WEST PALM BEACH: The White House said on Friday that President Donald Trump spoke by phone on Monday to Libyan military commander Khalifa Haftar and discussed "ongoing counterterrorism efforts and the need to achieve peace and stability in Libya."
The statement said Trump "recognized Field Marshal Haftar’s significant role in fighting terrorism and securing Libya’s oil resources, and the two discussed a shared vision for Libya’s transition to a stable, democratic political system."
It was unclear why the White House waited several days to announce the phone call.
On Thursday, both the United States and Russia said they could not support a UN Security Council resolution calling for a ceasefire in Libya at this time. Also on Thursday, mortar bombs crashed down on a suburb of Tripoli, almost hitting a clinic, after two weeks of an offensive by Haftar's eastern troops on the Libyan capital, which is held by the UN-backed government.
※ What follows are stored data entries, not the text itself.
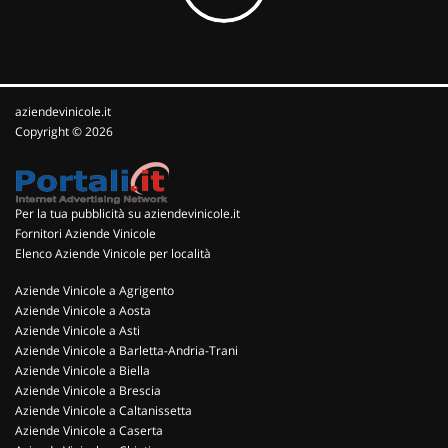
aziendevinicole.it
Copyright © 2026
Per la tua pubblicità su aziendevinicole.it
Fornitori Aziende Vinicole
Elenco Aziende Vinicole per località
Aziende Vinicole a Agrigento
Aziende Vinicole a Aosta
Aziende Vinicole a Asti
Aziende Vinicole a Barletta-Andria-Trani
Aziende Vinicole a Biella
Aziende Vinicole a Brescia
Aziende Vinicole a Caltanissetta
Aziende Vinicole a Caserta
The British-drafted resolution blames Haftar for the latest flare-up in violence when his Libyan National Army (LNA) advanced to the outskirts of Tripoli earlier this month. Many countries in the region see Haftar as a bulwark against extremist groups.  
The United States did not give a reason for its decision not to support the draft resolution, which would also call on countries with influence over the warring parties to ensure compliance and for unconditional humanitarian aid access in Libya. The country has been gripped by anarchy since Muammar Gaddafi was toppled in 2011.
White House national security adviser John Bolton also spoke recently to Haftar.